AutoFR
AutoFR generates filter rules for the web to block ads while considering visual breakage automatically.
Install / Use
/learn @UCI-Networking-Group/AutoFRREADME
AutoFR: Automated Filter Rule Generation for Adblocking
We introduce AutoFR, a reinforcement learning (RL) framework to fully automate the process of filter rule creation to block ads and minimize visual breakage optimized per-site. The implementation of the framework is based on the paper, "AutoFR: Automated Filter Rule Generation for Adblocking" (USENIX Security 2023). If you use AutoFR for publication, please cite us.

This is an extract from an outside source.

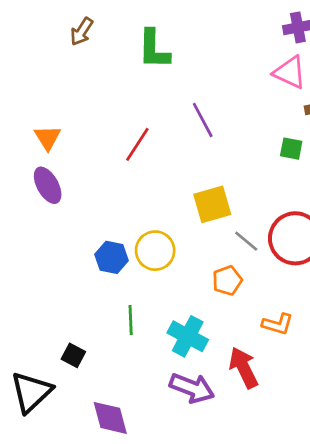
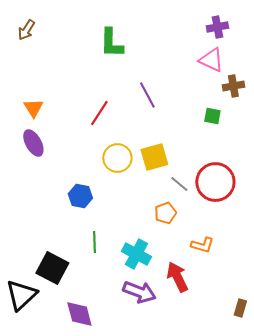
brown arrow: (82, 32) -> (26, 30), moved
yellow circle: (155, 251) -> (117, 158), moved
black square: (73, 355) -> (52, 268), size x1.8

For more information, see:
- USENIX Security 2023 Paper
- USENIX Security 2023 Slides
- USENIX Security 2023 Artifact Evaluation
- Extended Version
- Project Page
AutoFR Dataset
The dataset and its detailed description are available. In summary, the dataset contains 1042 zip files, one per-site. Each zip file includes the raw collected data of outgoing HTTP requests, AdGraphs, annotated site snapshots, the action space, filter rules, and more.
This includes a Top5k_rules.csv file that shows all the filter rules created within each zip file.
Users must sign a consent form (at the bottom of the web page) before accessing the dataset.
How It Works
AutoFR is the first to balance the trade-off between blocking ads vs. avoiding visual breakage. The user gives AutoFR inputs (e.g., the website to generate rules for, and breakage tolerance threshold w) to AutoFR. It will run our RL algorithm based on multi-arm bandits and generate filter rules that block ads while adhering to the given w threshold.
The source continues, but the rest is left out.